The damp earth and the plastic bags had played their part in preserving the body, but judging by the photographs it was difficult to imagine what the woman had looked like when she was alive. Had she been fat or slim? Straight-backed, or the kind of person who always lifted her shoulders a fraction too much, giving a hunched impression? Peder opened the file Alex had given him and took out a photograph of Rebecca Trolle, taken just before she disappeared. Pretty. Healthy. A freckled face, smiling broadly into the camera. A plum-coloured top that brought out the blue of her eyes. Dark blonde hair caught up in a ponytail. Confident.

And now she was dead.

She had had many strings to her bow. Twenty-three years old, and working towards a degree in the history of literature at the University of Stockholm. She had spent a year in France after leaving school, and was a member of a French reading group. She sang in the church choir, and ran a swimming class for babies one evening a week.

It made Peder feel tired. How could young people cope with doing so many different things at the same bloody time? He didn’t recall living that way himself, with so many irons in the fire, always on the way to a different activity.

She had been single at the time of her disappearance. There was an ex-girlfriend who had been interviewed by the police on several occasions, and there were rumours of a new love, but no one had come forward and the police hadn’t managed to extract a name. She had had a lot of friends, all of whom seemed to have been interviewed at least once. The same applied to her tutors at the university, her colleagues at the swimming baths and the members of the choir.

Peder realised that the investigation had got absolutely nowhere. He was relieved that he hadn’t been involved in such a depressing case. He read through Alex’s notes in the margins of the documentation, and could see that the situation must have been desperate. In the end the police had started to wonder whether Rebecca Trolle might simply have decided to disappear. She had been upset by a quarrel with her mother, and this might have made her firm up her plan to spend some time studying abroad. Her father no longer lived in Stockholm: he had moved to Gothenburg when Rebecca was twelve. The police had spoken to him as well.

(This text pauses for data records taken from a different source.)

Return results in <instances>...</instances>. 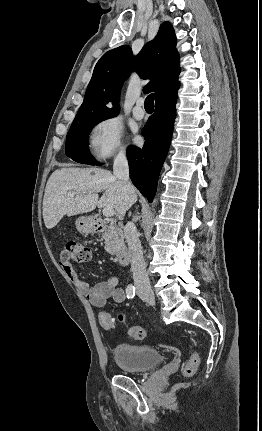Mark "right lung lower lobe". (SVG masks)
<instances>
[{
	"mask_svg": "<svg viewBox=\"0 0 262 431\" xmlns=\"http://www.w3.org/2000/svg\"><path fill=\"white\" fill-rule=\"evenodd\" d=\"M177 91L156 101L155 112L142 130L143 148L129 146L127 158L130 178L137 189L152 202L158 176L166 158L176 115Z\"/></svg>",
	"mask_w": 262,
	"mask_h": 431,
	"instance_id": "right-lung-lower-lobe-1",
	"label": "right lung lower lobe"
}]
</instances>
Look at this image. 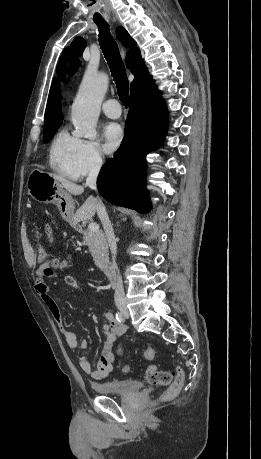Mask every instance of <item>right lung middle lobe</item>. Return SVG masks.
<instances>
[{"instance_id":"1","label":"right lung middle lobe","mask_w":261,"mask_h":459,"mask_svg":"<svg viewBox=\"0 0 261 459\" xmlns=\"http://www.w3.org/2000/svg\"><path fill=\"white\" fill-rule=\"evenodd\" d=\"M61 123L44 125L43 141L46 143L59 128Z\"/></svg>"}]
</instances>
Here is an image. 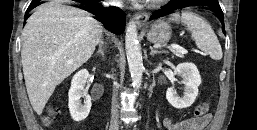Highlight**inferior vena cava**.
<instances>
[{"label": "inferior vena cava", "instance_id": "602c4592", "mask_svg": "<svg viewBox=\"0 0 257 130\" xmlns=\"http://www.w3.org/2000/svg\"><path fill=\"white\" fill-rule=\"evenodd\" d=\"M114 3L117 5L121 4L120 0H114ZM112 116L110 121V130H118L119 128V121H118V109H117V101H116V93L113 94L112 98Z\"/></svg>", "mask_w": 257, "mask_h": 130}]
</instances>
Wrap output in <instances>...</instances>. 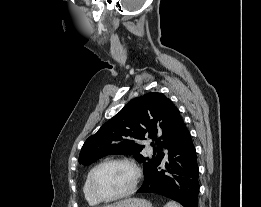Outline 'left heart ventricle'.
Listing matches in <instances>:
<instances>
[{
	"label": "left heart ventricle",
	"mask_w": 261,
	"mask_h": 207,
	"mask_svg": "<svg viewBox=\"0 0 261 207\" xmlns=\"http://www.w3.org/2000/svg\"><path fill=\"white\" fill-rule=\"evenodd\" d=\"M134 178L133 170L123 164H110L101 168L95 179L98 193L103 197H112L127 190Z\"/></svg>",
	"instance_id": "b2bd125f"
}]
</instances>
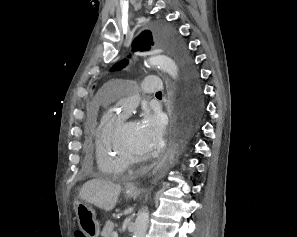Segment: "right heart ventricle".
<instances>
[{
	"label": "right heart ventricle",
	"mask_w": 297,
	"mask_h": 237,
	"mask_svg": "<svg viewBox=\"0 0 297 237\" xmlns=\"http://www.w3.org/2000/svg\"><path fill=\"white\" fill-rule=\"evenodd\" d=\"M125 116L107 113L97 126L94 149L98 169L107 176L122 174L129 163L120 152L116 143V130Z\"/></svg>",
	"instance_id": "right-heart-ventricle-1"
}]
</instances>
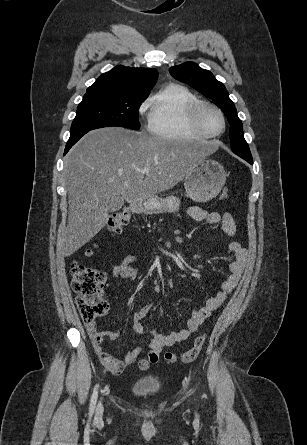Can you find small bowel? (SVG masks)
<instances>
[{
	"label": "small bowel",
	"mask_w": 307,
	"mask_h": 445,
	"mask_svg": "<svg viewBox=\"0 0 307 445\" xmlns=\"http://www.w3.org/2000/svg\"><path fill=\"white\" fill-rule=\"evenodd\" d=\"M187 212L196 221H205L210 225L221 224L223 232L230 238L236 234V223L229 212H208L198 206L189 207ZM225 249L234 255V259L228 264L229 274L222 282L220 290L192 312L184 329L168 334H161L155 329L149 331L152 335V340L148 346V354L139 359L138 365L141 370H146L150 364L158 362L160 352L164 348L183 342L195 333L201 324L223 305L226 298L238 285L244 271L247 250L240 242L235 240L226 243ZM137 263H139L138 256L128 255L112 268L111 276L124 280H135L137 278V270L132 266ZM151 308L152 303H146L135 311L132 316L133 328L139 335L147 333L142 325V320L147 316ZM86 329L101 363L114 374H121L126 366L134 363L139 358L142 352L141 348H134L127 352L122 360L116 359L105 351L102 343L105 336L110 339H117L119 333L100 331L97 329L95 322L88 323Z\"/></svg>",
	"instance_id": "c3829d8e"
}]
</instances>
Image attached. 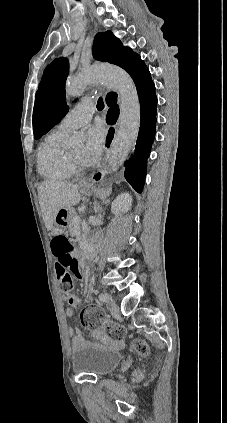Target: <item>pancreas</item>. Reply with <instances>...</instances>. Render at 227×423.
Returning <instances> with one entry per match:
<instances>
[{
	"instance_id": "cf45deb5",
	"label": "pancreas",
	"mask_w": 227,
	"mask_h": 423,
	"mask_svg": "<svg viewBox=\"0 0 227 423\" xmlns=\"http://www.w3.org/2000/svg\"><path fill=\"white\" fill-rule=\"evenodd\" d=\"M75 215H77L76 211L74 210L73 213V217H75ZM73 217H71L70 221H69V233L70 235H76V233H78V231H80V225L79 223H77V221H73Z\"/></svg>"
}]
</instances>
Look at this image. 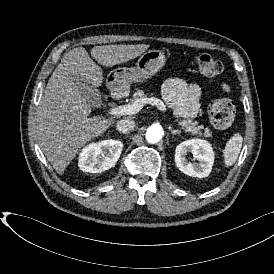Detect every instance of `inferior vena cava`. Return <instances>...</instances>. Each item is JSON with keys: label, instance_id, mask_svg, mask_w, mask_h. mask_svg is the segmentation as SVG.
<instances>
[{"label": "inferior vena cava", "instance_id": "inferior-vena-cava-1", "mask_svg": "<svg viewBox=\"0 0 274 274\" xmlns=\"http://www.w3.org/2000/svg\"><path fill=\"white\" fill-rule=\"evenodd\" d=\"M135 122L131 119H126V120H120L116 124V129L119 131L121 134H127L130 133L132 130L135 128Z\"/></svg>", "mask_w": 274, "mask_h": 274}]
</instances>
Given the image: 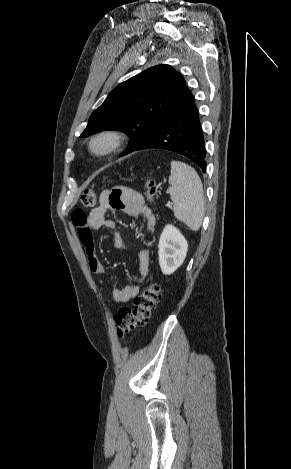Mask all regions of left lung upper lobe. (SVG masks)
Instances as JSON below:
<instances>
[{
  "instance_id": "5c2ea615",
  "label": "left lung upper lobe",
  "mask_w": 291,
  "mask_h": 469,
  "mask_svg": "<svg viewBox=\"0 0 291 469\" xmlns=\"http://www.w3.org/2000/svg\"><path fill=\"white\" fill-rule=\"evenodd\" d=\"M188 91L182 75L170 65H157L119 84L90 116L81 134L102 130L126 132L131 143L122 155L138 146Z\"/></svg>"
}]
</instances>
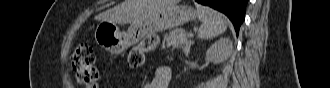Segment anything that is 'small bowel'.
<instances>
[{"instance_id":"obj_1","label":"small bowel","mask_w":330,"mask_h":88,"mask_svg":"<svg viewBox=\"0 0 330 88\" xmlns=\"http://www.w3.org/2000/svg\"><path fill=\"white\" fill-rule=\"evenodd\" d=\"M171 79V70L168 67H157L154 77L149 82H143V88H167Z\"/></svg>"}]
</instances>
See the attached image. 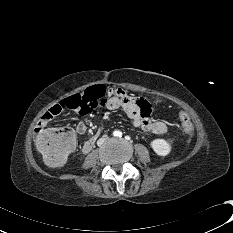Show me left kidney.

Rebecca had disappeared on a perfectly ordinary evening when she was on her way to a so-called mentors’ social event at the university. She had called her mother at about six o’clock and told her about the party. Then she had received a call from a mobile with an unregistered pay-as-you-go card. At seven o’clock her neighbour had met her in the corridor of the student hostel on Körsbärsvägen where she lived, dressed up and obviously stressed. There were witnesses who had seen her on the number four bus at quarter past seven, heading towards Radiohuset, the headquarters of Swedish Radio. This had puzzled the police, because it was in completely the opposite direction from the university. The friends who had been waiting for her at the party said that she never arrived. And nobody knew where she might have been going on the number four bus.